I never really set out to be a Cat Whisperer. That label gets tossed my way sometimes—usually by friends who ask me to cat-sit or call in a pinch when their feline roommate starts peeing in the wrong place, hiding for days, or delivering dead birds to the bed with unnerving eye contact.
And while I hesitate to claim any special status (because cats would roll their eyes at that anyway), I’ve spent enough time in their presence—on hardwood floors, sun-warmed stoops, and even under porches during rainstorms—to know a few things. Or maybe, more honestly, to have unlearned a few things. Because if there’s one lesson cats keep teaching, it’s this: most of the time, it’s not about the cat. It’s about us.

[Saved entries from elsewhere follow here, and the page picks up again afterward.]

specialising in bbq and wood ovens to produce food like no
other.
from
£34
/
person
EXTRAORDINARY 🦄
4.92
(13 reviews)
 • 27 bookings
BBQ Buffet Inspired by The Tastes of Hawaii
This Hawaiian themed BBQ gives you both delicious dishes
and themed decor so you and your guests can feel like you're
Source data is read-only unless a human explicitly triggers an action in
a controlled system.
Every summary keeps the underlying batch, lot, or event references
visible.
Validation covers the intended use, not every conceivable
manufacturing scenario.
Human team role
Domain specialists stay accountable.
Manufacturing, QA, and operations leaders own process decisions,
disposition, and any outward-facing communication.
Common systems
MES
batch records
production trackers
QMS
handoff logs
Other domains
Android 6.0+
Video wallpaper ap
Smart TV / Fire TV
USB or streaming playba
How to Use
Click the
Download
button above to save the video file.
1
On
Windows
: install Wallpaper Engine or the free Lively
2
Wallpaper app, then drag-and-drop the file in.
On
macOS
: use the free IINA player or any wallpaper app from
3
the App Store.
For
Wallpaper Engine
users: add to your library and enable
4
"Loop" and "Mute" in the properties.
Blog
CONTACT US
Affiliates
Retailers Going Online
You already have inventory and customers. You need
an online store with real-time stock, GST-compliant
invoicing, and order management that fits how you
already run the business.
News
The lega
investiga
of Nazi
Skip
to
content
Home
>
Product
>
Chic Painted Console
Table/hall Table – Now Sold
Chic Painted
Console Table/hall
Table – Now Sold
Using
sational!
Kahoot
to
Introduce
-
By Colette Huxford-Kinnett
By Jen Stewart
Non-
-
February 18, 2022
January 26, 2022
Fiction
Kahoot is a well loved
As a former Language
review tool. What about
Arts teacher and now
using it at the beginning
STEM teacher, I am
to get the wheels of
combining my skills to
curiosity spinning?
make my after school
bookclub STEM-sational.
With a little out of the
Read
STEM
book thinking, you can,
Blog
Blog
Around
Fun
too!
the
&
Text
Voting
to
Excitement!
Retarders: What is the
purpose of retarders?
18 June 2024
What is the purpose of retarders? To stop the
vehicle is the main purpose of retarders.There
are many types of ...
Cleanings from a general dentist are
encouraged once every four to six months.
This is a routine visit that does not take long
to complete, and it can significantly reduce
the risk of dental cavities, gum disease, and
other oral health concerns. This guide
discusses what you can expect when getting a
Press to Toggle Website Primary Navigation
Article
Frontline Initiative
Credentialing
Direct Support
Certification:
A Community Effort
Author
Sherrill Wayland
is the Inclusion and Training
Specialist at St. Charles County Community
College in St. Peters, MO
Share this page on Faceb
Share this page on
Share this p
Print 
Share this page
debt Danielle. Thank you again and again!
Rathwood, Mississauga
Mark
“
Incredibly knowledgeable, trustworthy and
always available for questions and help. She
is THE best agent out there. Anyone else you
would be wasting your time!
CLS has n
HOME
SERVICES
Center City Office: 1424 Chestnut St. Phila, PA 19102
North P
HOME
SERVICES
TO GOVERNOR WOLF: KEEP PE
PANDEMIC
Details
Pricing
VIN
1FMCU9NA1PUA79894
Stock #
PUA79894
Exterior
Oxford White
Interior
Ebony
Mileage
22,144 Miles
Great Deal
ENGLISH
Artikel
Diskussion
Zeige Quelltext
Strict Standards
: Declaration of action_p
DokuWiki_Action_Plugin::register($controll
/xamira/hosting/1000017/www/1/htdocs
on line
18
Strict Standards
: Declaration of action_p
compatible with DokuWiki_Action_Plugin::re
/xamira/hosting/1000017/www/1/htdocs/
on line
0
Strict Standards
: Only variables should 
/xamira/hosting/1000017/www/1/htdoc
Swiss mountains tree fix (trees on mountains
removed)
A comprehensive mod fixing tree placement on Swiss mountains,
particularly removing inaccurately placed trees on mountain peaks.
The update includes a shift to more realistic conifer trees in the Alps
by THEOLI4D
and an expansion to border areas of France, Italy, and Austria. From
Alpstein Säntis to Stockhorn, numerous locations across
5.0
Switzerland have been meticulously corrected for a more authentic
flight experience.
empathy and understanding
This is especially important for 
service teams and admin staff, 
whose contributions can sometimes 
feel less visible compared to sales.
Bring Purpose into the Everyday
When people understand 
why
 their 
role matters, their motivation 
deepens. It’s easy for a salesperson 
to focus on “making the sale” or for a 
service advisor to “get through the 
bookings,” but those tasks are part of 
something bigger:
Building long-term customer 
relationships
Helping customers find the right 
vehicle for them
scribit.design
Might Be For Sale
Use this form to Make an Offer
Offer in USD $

The thing about cats (and the humans misunderstanding them) is that we keep trying to make them behave like dogs. Or like tiny humans. Or like mirrors of our own unspoken longings. But cats, bless them, resist those projections. It’s not personal—they’re just not built for that kind of codependence.
Dogs evolved to serve. Cats evolved to rule. Or, more accurately, to be—in ways we haven’t always known how to respect.
And yet, they can live stunningly long, healthy lives when they’re allowed to keep that wildness. Jake Perry’s famous cats—Grandpa Rex and Creme Puff—lived into their 30s. Not because they were pampered in the conventional way, but because they were loved wildly and weirdly, with broccoli, turkey, eggs, and a splash of red wine every few days (which… I’m not necessarily recommending, but it does raise an eyebrow, doesn’t it?).
Right now, I’m cat-sitting a 22-year-old farm cat. He’s half-blind, half-outdoors, and fully content. He’s lived through fox raids and coyote standoffs. And yet he purrs into my chest like we’ve shared a hundred lifetimes. That kind of resilience doesn’t come from vet visits and the right kibble alone. It comes from environment. From attachment. From knowing how to live with a human who listens.
Which brings me to the point: if you want to really know your cat, you’ll have to unlearn some of the human stuff. You’ll need to check your projections at the door—your need to be liked, to be needed, to be obeyed. Cats won’t coddle your emotional shortcuts. But they will teach you to be still. To listen. To show up.
And maybe, if you’re lucky, they’ll trust you enough to make eye contact in a moment of true feline grace. It might not look like a gift. But it is.